Skeletal survey favored hypertrophic osteoarthropathy over acromegaly, with periosteal thickening of the metaphysis and digital clubbing. The filarial smear was negative for blood parasites. Skin biopsy showed keratoderma. Synovial fluid was non-inflammatory while arthroscopic synovial biopsy showed chronic inflammation eosinophilic amorphous tissue. Electrocardiogram, echocardiogram, thyroid function tests, complete blood count, peripheral blood smear, serum chemistries, coagulation tests, urinalysis, urine electrolytes, fecalysis, and chest CT scan were unremarkable. Whole abdomen ultrasound revealed the liver parenchymal disease. Hepatitis profile revealed chronic infection with hepatitis B, with low infectivity. The three major criteria for PDP (pachydermia, periostitis, and digital clubbing) were fulfilled. Possible secondary causes were either excluded or were non-contributory.
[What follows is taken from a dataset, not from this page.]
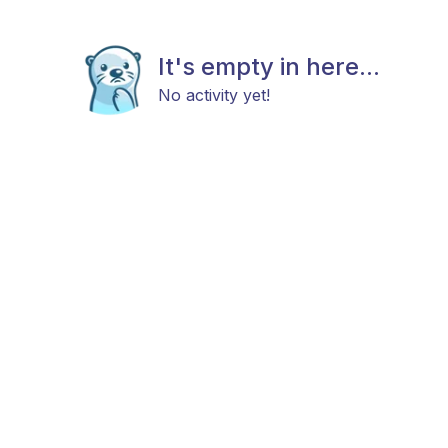
It's empty in here...
No activity yet!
He was started on analgesics and anti-inflammatory medicines. Repeated arthrocenteses drained liters of synovial fluid per knee, and along with intra-articular steroid injections and compressive bandages, temporarily relieved his bilateral knee pain. He was referred to rehabilitation to maximize his range of motion and to address body image issues. The patient remains on regular follow-up for periodic arthrocentesis. The option of anti-VEGF treatment and arthrotomy was explored as possibilities but were not deemed practical.
PDP is a rare genodermatosis. Life span is not affected but the quality of life is dismal without supportive management, as there is no known cure. A multidisciplinary team composed of a rheumatologist, dermatologist, orthopedic surgeon, plastic surgeon, rehabilitation physician, and a psychiatrist should be available to assist in the needs of these patients.